Detecting overflows while computing off_t

A

Andre Majorel

How do you compute an off_t with overflow detection ?

Ideally, the target language is C89/C90 and the target platform
is reasonably recent versions of the major Unixen. If there is
no practical way to do that without limiting the target platform
set to FreeBSD + Linux + NetBSD + OpenBSD or adding the
requirement of conformance to some combination of SUS v2, SUS v3
and C99, I'll settle for that.

Overflow-safe versions of + and * would do but not even a
relatively recent standard like SUS v2 provides OFF_MIN and
OFF_MAX and since off_t is a signed integer type, overflows lead
to undefined behaviour.

What are we supposed to do ? Compare sizeof (off_t) with sizeof
(int/long/long long[1]) and use INT_MAX/LONG_MAX/LLONG_MAX[1] ?
Carry the calculation with doubles, cast to off_t and cast back
to double for verification[2] ? Use bignum ?

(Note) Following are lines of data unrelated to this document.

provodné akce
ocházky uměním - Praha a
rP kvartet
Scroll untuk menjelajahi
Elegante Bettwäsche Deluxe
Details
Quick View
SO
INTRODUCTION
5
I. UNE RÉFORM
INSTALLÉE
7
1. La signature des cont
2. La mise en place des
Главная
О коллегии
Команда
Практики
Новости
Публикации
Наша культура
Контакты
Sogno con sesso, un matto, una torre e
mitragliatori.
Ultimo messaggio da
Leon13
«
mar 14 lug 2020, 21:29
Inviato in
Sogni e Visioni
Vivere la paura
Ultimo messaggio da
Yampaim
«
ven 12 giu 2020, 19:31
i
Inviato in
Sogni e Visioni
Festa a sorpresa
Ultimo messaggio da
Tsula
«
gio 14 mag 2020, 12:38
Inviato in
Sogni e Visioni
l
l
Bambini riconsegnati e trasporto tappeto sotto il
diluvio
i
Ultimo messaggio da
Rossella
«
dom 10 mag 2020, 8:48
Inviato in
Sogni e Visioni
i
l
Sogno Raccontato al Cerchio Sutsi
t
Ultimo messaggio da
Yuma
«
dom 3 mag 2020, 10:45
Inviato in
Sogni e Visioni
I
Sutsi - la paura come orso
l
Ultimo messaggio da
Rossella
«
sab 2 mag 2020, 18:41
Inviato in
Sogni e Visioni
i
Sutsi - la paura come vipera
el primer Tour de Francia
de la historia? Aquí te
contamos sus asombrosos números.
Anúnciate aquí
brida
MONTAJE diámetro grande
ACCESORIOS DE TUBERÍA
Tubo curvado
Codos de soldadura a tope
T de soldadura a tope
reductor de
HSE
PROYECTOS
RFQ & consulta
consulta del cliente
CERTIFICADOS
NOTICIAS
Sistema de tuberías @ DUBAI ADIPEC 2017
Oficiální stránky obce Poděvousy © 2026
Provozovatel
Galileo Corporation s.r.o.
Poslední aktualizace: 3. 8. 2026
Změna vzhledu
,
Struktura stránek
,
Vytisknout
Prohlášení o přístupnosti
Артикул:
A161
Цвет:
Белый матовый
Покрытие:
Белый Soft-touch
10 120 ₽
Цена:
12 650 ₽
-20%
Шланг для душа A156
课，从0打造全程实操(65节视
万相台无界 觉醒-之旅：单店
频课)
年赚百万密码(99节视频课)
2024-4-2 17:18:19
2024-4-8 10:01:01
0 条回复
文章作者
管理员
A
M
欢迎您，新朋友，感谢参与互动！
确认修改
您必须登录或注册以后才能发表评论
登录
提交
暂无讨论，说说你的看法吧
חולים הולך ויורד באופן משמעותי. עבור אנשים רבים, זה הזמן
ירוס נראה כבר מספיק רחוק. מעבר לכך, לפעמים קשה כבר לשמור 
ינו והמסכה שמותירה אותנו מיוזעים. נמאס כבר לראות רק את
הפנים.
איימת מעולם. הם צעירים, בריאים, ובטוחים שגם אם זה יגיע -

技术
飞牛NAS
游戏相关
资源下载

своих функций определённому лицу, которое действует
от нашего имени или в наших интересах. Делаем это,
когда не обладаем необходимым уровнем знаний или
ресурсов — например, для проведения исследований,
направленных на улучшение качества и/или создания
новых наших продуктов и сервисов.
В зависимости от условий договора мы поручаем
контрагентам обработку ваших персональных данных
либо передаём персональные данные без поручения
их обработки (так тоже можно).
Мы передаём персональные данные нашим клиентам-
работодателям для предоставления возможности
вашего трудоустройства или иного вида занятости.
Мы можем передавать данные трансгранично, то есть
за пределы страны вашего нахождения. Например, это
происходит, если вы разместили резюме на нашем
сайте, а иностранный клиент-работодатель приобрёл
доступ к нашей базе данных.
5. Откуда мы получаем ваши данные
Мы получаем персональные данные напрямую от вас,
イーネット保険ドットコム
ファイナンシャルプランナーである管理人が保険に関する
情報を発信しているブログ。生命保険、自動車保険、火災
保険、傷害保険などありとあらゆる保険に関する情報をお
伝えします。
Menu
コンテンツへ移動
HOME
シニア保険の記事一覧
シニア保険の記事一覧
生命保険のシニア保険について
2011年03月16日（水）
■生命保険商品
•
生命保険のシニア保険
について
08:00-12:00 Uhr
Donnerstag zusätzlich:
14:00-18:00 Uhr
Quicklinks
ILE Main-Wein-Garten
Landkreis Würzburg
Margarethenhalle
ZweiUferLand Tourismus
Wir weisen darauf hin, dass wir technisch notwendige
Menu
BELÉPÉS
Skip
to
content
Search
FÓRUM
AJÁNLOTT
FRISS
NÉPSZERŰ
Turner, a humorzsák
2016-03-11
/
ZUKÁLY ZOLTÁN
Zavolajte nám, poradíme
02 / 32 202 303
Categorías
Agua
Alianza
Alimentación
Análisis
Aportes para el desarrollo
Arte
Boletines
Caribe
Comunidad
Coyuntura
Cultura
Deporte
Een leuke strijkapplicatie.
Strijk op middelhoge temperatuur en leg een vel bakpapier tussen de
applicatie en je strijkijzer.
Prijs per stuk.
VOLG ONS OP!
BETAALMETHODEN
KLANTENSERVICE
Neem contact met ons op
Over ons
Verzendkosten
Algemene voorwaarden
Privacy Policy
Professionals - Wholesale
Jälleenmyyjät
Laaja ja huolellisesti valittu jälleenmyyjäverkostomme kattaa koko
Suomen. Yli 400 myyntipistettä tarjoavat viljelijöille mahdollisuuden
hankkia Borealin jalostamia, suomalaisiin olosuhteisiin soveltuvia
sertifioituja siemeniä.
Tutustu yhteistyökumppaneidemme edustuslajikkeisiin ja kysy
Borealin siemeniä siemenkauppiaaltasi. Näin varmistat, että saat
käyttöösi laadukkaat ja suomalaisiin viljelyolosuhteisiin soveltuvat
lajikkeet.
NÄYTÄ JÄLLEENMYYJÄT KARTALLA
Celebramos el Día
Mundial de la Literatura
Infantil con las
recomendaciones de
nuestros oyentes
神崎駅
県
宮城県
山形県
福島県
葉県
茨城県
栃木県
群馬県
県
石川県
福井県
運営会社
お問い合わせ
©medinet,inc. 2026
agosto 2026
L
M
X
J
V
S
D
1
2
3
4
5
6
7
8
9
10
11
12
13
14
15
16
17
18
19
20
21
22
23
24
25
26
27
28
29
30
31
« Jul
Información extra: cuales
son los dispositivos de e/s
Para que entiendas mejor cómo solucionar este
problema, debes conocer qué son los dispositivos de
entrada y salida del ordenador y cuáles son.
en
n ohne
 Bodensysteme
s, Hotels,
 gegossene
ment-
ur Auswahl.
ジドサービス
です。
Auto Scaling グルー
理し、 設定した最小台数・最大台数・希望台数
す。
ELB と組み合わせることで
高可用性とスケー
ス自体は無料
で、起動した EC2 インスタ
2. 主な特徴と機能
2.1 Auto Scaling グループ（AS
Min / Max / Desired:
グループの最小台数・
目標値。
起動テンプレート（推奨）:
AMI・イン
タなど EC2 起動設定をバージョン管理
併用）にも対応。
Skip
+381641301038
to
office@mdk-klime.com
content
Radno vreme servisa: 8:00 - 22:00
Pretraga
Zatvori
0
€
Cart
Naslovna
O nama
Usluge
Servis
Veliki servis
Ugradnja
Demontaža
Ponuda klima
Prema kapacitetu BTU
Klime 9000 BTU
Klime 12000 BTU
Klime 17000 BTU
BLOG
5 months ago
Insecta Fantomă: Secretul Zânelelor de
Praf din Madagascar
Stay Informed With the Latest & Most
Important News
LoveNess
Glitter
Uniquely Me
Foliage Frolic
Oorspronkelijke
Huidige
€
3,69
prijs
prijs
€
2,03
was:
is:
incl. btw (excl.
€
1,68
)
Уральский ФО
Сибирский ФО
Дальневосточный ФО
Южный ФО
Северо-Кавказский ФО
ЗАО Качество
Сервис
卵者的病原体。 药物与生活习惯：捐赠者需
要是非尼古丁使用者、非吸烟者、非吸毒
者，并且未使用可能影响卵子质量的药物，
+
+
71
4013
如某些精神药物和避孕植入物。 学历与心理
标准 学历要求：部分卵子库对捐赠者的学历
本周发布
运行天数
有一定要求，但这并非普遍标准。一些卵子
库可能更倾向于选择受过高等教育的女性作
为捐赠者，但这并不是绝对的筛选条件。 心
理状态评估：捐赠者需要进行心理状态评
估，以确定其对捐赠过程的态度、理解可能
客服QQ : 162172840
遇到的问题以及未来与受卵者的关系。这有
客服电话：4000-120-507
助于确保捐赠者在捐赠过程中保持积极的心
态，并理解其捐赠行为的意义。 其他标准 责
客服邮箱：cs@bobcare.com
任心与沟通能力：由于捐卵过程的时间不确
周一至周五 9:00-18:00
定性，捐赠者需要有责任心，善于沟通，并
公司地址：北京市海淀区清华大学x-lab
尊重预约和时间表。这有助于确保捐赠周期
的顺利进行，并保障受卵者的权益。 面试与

[1] Neither of which is not in C89 or SUS v2, by the way.
[2] But is the result of casting a double outside of
INT_MIN..INT_MAX to int defined ?
 
K

Keith Thompson

Andre Majorel said:
How do you compute an off_t with overflow detection ?

There is no off_t type defined in the standard C library. But IMHO
your question is still topical.

More generally, given a type off_t (a typedef for some signed integer
type, defined in some implementation-specific header), how can you do
computations in that type with overflow detection?

That's a fairly tricky question, especially if you don't have OFF_MIN
and OFF_MAX macros specifying the lower and upper bounds.

[...]
Overflow-safe versions of + and * would do but not even a
relatively recent standard like SUS v2 provides OFF_MIN and
OFF_MAX and since off_t is a signed integer type, overflows lead
to undefined behaviour.

What are we supposed to do ? Compare sizeof (off_t) with sizeof
(int/long/long long[1]) and use INT_MAX/LONG_MAX/LLONG_MAX[1] ?
Carry the calculation with doubles, cast to off_t and cast back
to double for verification[2] ? Use bignum ?

If I wanted portability, I wouldn't use double. For example, if both
off_t and double are 64 bits, double won't be able to represent all
values of type off_t (it wastes bits on that silly exponent thingie);
long double might, but there's no guarantee that *any* floating-point
type can represent all values of a given integer type.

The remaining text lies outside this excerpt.